Only ten months after the sequencing of the new coronavirus, the US pharmaceutical group Pfizer and its German partner BioNTech requested this Friday the US Drug Agency (FDA) to authorize its vaccine against Covid-19. They are the first manufacturers to do so in the United States or Europe.
The request had been expected for several days, after the publication of the results of the clinical trial carried out since July 44,000 volunteers in various countries. Based on these trials, the vaccine is 95% effective with no serious side effects. Pfizer confirmed to AFP that it officially submitted the file to the FDA on Friday. United States and Europe could authorize the vaccine from December.
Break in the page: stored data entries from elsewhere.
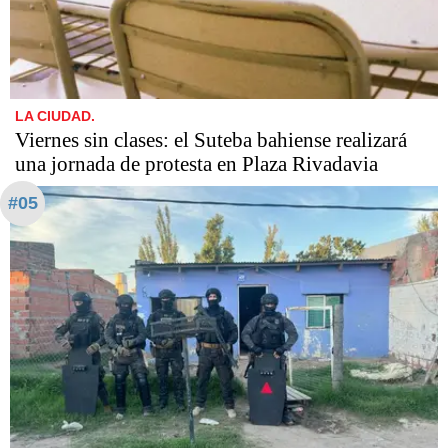
LA CIUDAD.
Viernes sin clases: el Suteba bahiense realizará
una jornada de protesta en Plaza Rivadavia
#05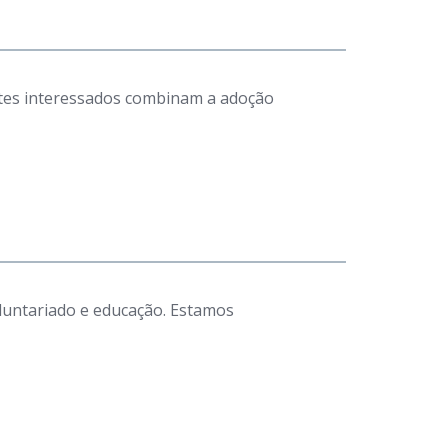
antes interessados combinam a adoção
luntariado e educação. Estamos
Another vaccine, from the Modern American company, so effective, is on the heels of Pfizer, like the government of Donald Trump already plans to vaccinate 20 million people at risk in December, after 25 to 30 million per month.
Europe is also organizing
In Europe, countries are also organizing themselves: Spain, for example, wants to vaccinate “a very substantial part of the population” in the first semester. In France, the government is already anticipating the arrival of a vaccine and its distribution, to avoid having the shortage we experienced with masks last spring. 1,500 million euros have already been budgeted For the purchase of vaccines, millions of doses have been reserved for pre-order and five contracts have already been finalized.
Next step: experts from European and US regulators will now verify data from clinical trials, to certify that the vaccine is safe and effective. As a first step, the FDA will grant, like Europe, a conditional authorization, linked to the health emergency, and probably restricted to certain groups. Children will not initially be part of it.